In this article, I am sharing my first impression on the open-sourced almighty data ingestion tool - Airbyte.

I am currently on a week long leave after shipping our streaming pipeline foundation in Q3, this break finally allows me to pause a bit so I could fully focus on watching Dota2 The International thinking about the data engineering scene strategically.

Data ingestion has always been an interesting component to me, collecting data automatically into a database/warehouse/lake is a very convenient remedy for my mild (yes, just mild) hoarding disorder. Therefore it is no doubt that Airbyte has been one of the many data products that I wish to try, so I did.

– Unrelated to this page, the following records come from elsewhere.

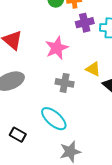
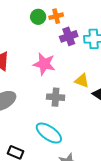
pink star: (57, 48) -> (44, 64), turned -30

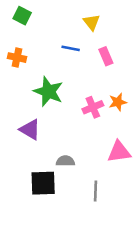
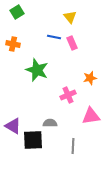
green square: (22, 16) -> (17, 12), turned 32
pink rectangle: (106, 56) -> (72, 43), moved
pink cross: (93, 107) -> (68, 95), moved
purple triangle: (30, 130) -> (13, 126), moved

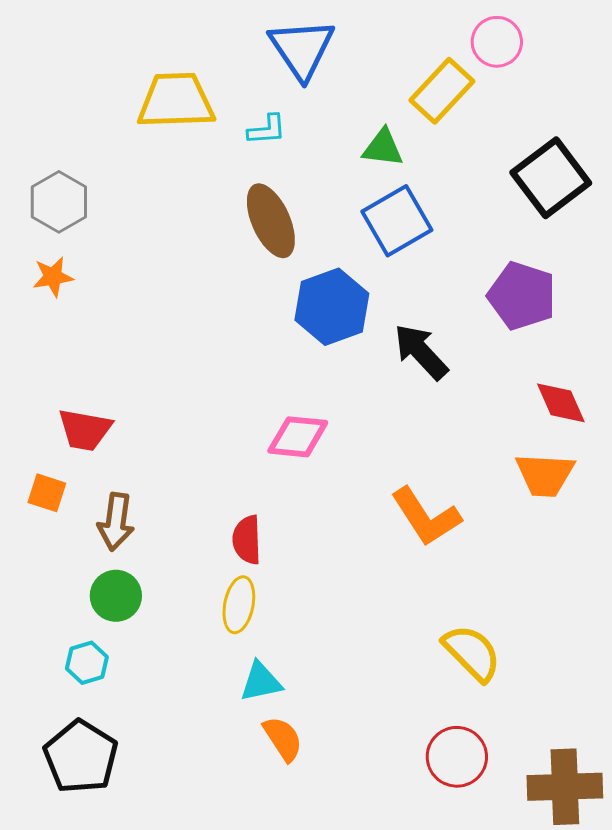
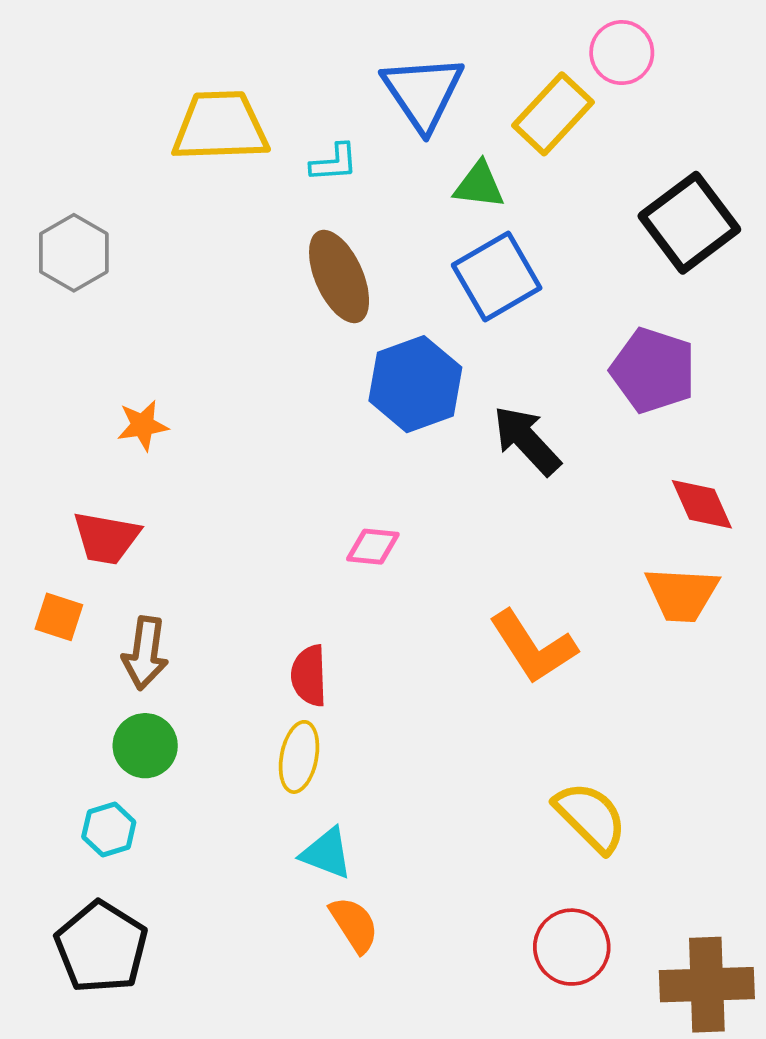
blue triangle: (302, 49) -> (423, 93), moved
orange star: (53, 277) -> (143, 425), moved
pink diamond: (298, 437) -> (373, 547), size x0.7
cyan triangle: (261, 682) -> (327, 853), turned 33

Disclaimer: I have not used this tool to its fullest capability, I have left out certain features like CDC syncs, or performed a very robust load test, what I will do instead is to highlight some of the features that I really like (and provide reasons for it), and some of the concerns I have observed so far based on my unique and non-universal sets of needs when it comes to data ingestions.

The Good

Overall I think this tool is perfect for small teams or companies with a very small data engineering team, commonly observed at their initial stages. It without a doubt speeds up the data movements from the operational product environment into the offline (online/live is out of the question here since Airbyte is not for streaming) analytical environment with minimal efforts.

I will highlight some of the features that make this possible.

Configuration-based pipelines, with GUI

Over the years of practices I have come to realisation that building data pipelines is fun only when you are building something new constantly, it quickly becomes boring once the repetitive pattern starts, even with the help of a few for loops. I think it has very much established in the industry that we would want to dynamically generate data pipelines, or automatically generate data pipelines from scripts as much as possible.

What I have done recently in my day job is basically generating Airflow DAGs and Tasks based on a YAML git repository that got synced in a S3 bucket via CI pipeline, this makes adding/removing a pipeline extremely convenient, not mentioned the additional benefits comes with CI, such as validation logic and versioning.

Airbyte took a very similar approach, it does not only provide the YAML configuration option via their cli offering, but the application itself comes with a very nice GUI.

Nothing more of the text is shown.